Find Pages

Posted at Nov 20/2005 03:57 PM by Peter Y:
On the outside, the data collection protocol for this study was relatively straightforward to orchestrate. Random samples of each of the six Harry Potter books and the Stephen King book were taken to create the data for study. A random number generator (EXCEL) was used to select 10 pages from each book. A selection of words from each page was then taken for analysis. Words in novels, however, do not exist independently of one another but, instead, are ordered into sentences. In light of this, it was deemed appropriate to select complete sentences for analysis. Therefore, the selection of words on each randomly chosen page began with the first word of the first complete sentence at the top of the page. A target number of 120 words was used for each selection, or about 1/3 of a page. This number was chosen because it is large enough to include a wide range of words without being unwieldy. A smaller sample could more easily be skewed by being all dialogue or some other weighted style of writing. A larger number of words makes that extreme result less likely.

The sample process stopped at the end of the sentence that came closest to 120 words. Thus, the number of words sampled on each page varies between about 110 and 130 words.

This was all relatively straightforward and easy to set up. More challenging was the actual categorization of each datum, or word. Every word was assigned one of nine categories: noun, verb, adjective, adverb, pronoun, preposition, conjunction, article, or interjection. The nine categories were designed to cover any potential word in the study. The problem, of course, is that the definitions of these nine parts of speech are by no means hard and fast, and many—if not most—words can fall into more than one category depending on their usage. A word like “there”, for instance, can at times be used as a noun, an adverb, an adjective, or a pronoun, depending on its context. Thus the biggest challenge in the design of the study is to maintain a level of consistency that allows the data analysis to be meaningful.

Therefore the nine categories will be briefly laid out below, along with some of the ground rules used to govern word placement:

Noun: Nouns are persons, places, objects, and ideas. This category is usually straightforward. For the sake of simplicity, full names and titled names were considered one single noun (i.e. John Smith or Professor Zheng is considered one noun).

Verb: Verbs are actions. They denote some level of activity taken by a subject. In this study compound verbs (have slept, would be going, etc.) were considered separately, with each word counting as a different verb. Also, gerunds (verbs being used as nouns) and verbs being used as adjectives were considered verbs for the purpose of the study.

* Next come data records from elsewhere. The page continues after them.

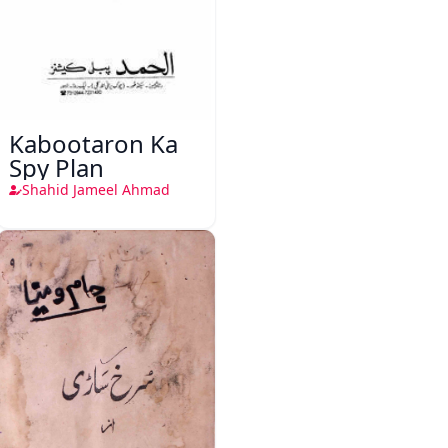
Kabootaron Ka
Spy Plan
Shahid Jameel Ahmad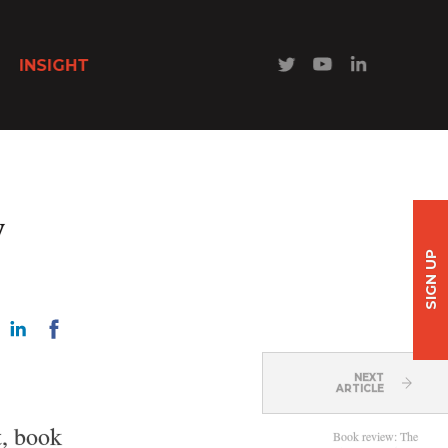
INSIGHT
w
SIGN UP
NEXT
ARTICLE
t, book
Book review: The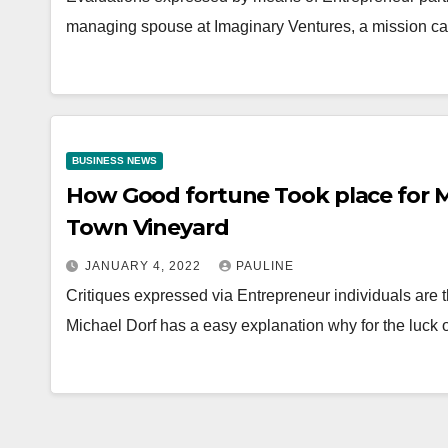
managing spouse at Imaginary Ventures, a mission cap
BUSINESS NEWS
How Good fortune Took place for M
Town Vineyard
JANUARY 4, 2022
PAULINE
Critiques expressed via Entrepreneur individuals are
Michael Dorf has a easy explanation why for the luck 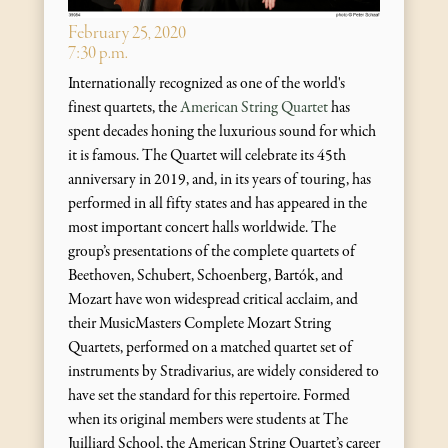
February 25, 2020
7:30 p.m.
Internationally recognized as one of the world's
finest quartets, the
American String Quartet
has
spent decades honing the luxurious sound for which
it is famous. The Quartet will celebrate its 45th
anniversary in 2019, and, in its years of touring, has
performed in all fifty states and has appeared in the
most important concert halls worldwide. The
group’s presentations of the complete quartets of
Beethoven, Schubert, Schoenberg, Bartók, and
Mozart have won widespread critical acclaim, and
their MusicMasters Complete Mozart String
Quartets, performed on a matched quartet set of
instruments by Stradivarius, are widely considered to
have set the standard for this repertoire. Formed
when its original members were students at The
Juilliard School, the American String Quartet’s career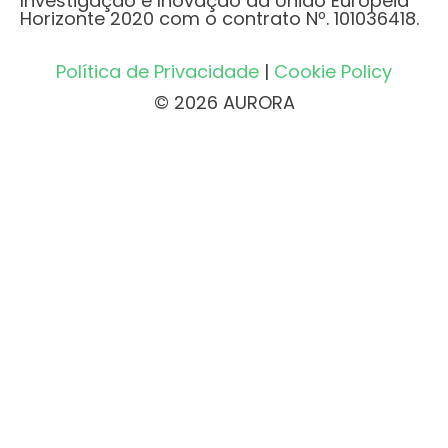
Investigação e Inovação da União Europeia
Horizonte 2020 com o contrato Nº. 101036418.
Política de Privacidade
|
Cookie Policy
© 2026 AURORA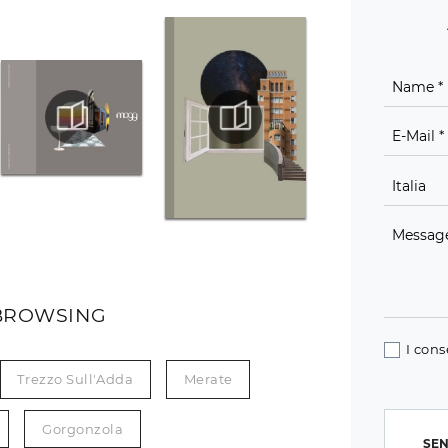
BROWSING
I cons
Trezzo Sull'Adda
Merate
Gorgonzola
SEN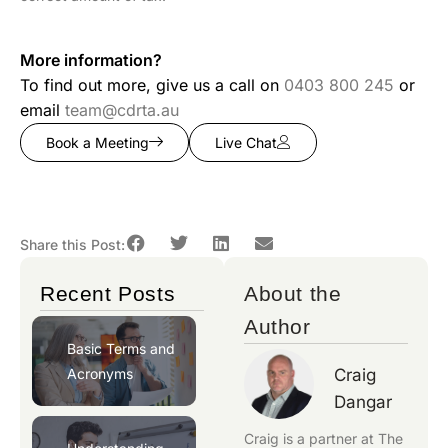
More information?
To find out more, give us a call on
0403 800 245
or
email
team@cdrta.au
Book a Meeting
Live Chat
Share this Post:
Recent Posts
About the
Author
Basic Terms and
Acronyms
Craig
Dangar
Craig is a partner at
The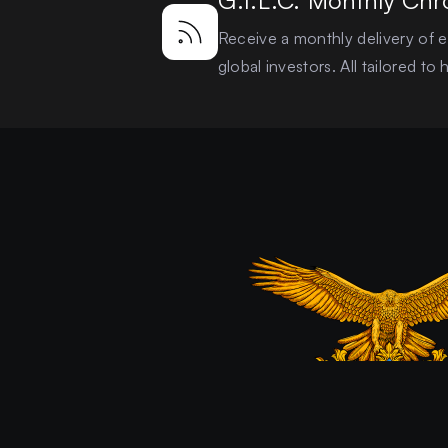
G.I.L.C. Monthly Chr
Receive a monthly delivery of ex
global investors. All tailored t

Adjective: Adjectives are modifiers. They describe nouns and pronouns. The main source of confusion with this category is that possessive pronouns are considered as adjectives (i.e. “his” car, “our” home—both are adjectives).

Adverbs: Adverbs are modifiers of verbs, adjectives, and other adverbs. According to Mr. King, they are one of the most telling parts of speech in a writer’s arsenal.

Pronoun: Pronouns take the place of proper nouns, replacing them with placeholder words like “me”, “she” or “they”. As noted before, possessive pronouns are considered adjectives in this study.

Preposition: Prepositions describe the relation of objects to one another. “Of”, “above”, “from”, “with”, “toward”, etc.

Conjunction: Conjunctions connect different parts of a sentence with words like “and”, “but”, and “because”.

Articles: Articles are “a”, “an”, and “the”.

Interjections: Interjections are words that are expressed without real meaning—usually in dialogue. Whenever someone says “Wow” or “Ouch!” those are interjections.

In deciding how to categorize words the Merriam-Webster English-language dictionary was used to define each word’s usage and part of speech, and every attempt at consistency was made.